The senator called on the House of Representatives to pass the Burmese Freedom and Democracy Act of 2003 as soon as possible. The Senate approved its version of the bill June 11.
According to McConnell, the legislation "prohibits the importation of all products from Burma, freezes the assets of Burma's ruling thugs and their political arm, bans travel to the United States for the junta's political and military leadership, and provides assistance for democracy activists inside the country."
McConnell stressed that the situation in Burma must change.
Misrule by the military junta in Rangoon has negatively affected diplomatic efforts in the region, the senator said. He cited the recent visit to the United States by the Thai Prime Minister, during which the issue of Burmese atrocities displaced discussions about Thai national security issues. McConnell also noted that at the June meeting of the ASEAN Regional Forum in Phnom Penh, "the discussions centered not on fighting HIV/AIDS or improving regional economic development but on the arrest of Suu Kyi and the murder of National League for Democracy political activists."
Misrule in Rangoon "distracts ASEAN from other important issues," he said. The junta in Rangoon "is pulling down the region, and it is time that its neighbors owned up to their responsibility in fixing this problem once and for all."
McConnell said that constructive engagement for Japan and the Association of Southeast Asian Nations (ASEAN) has "done nothing to improve the political, economic, or social situation" in Burma, where the military junta hold sway.
"The ASEAN policy of noninterference will not stand," he said.
The senator cautioned that until countries in the region confront the military junta and demonstrate "backbone in the face of corrupt despotism, they will find the United States a less willing negotiating partner."

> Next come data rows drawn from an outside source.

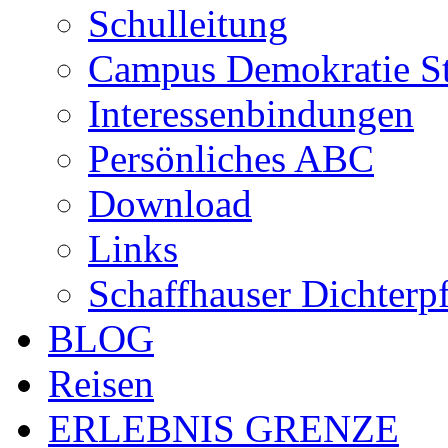
Schulleitung
Campus Demokratie St
Interessenbindungen
Persönliches ABC
Download
Links
Schaffhauser Dichterp
BLOG
Reisen
ERLEBNIS GRENZE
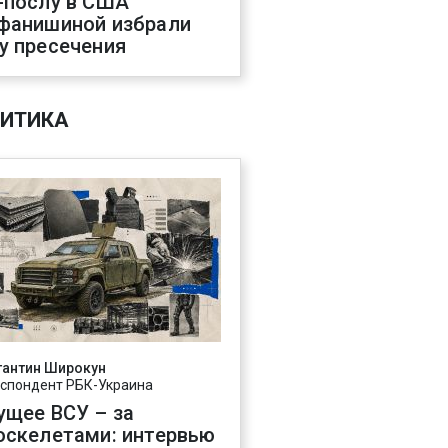
-послу в США
фанишиной избрали
у пресечения
ИТИКА
тантин Широкун
спондент РБК-Украина
ущее ВСУ – за
оскелетами: интервью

McConnell said the transfer of power in Burma from the junta to the democratically elected government that won the elections in 1990 would "provide peace, stability, and the opportunity for enhanced regional economic growth."
Burma's transition to a democratically elected government should be the goal of its neighbors, not merely the release of and an end to the continued harassment of Nobel Peace Prize recipient Aung San Suu Kyi and her supporters, he said.
The Kentucky Republican said the junta had put "the final nail into the coffin of constructive engagement when it signaled its hostility to political dialogue and national reconciliation on May 30 by arresting Suu Kyi and murdering Burmese democrats."
"We must encourage Burma's neighbors to use their considerable influence to make clear to the military regime that they, too, find the political situation intolerable," McConnell said.
"The path now is clear: isolate the vile thugs who rule this country," McConnell said.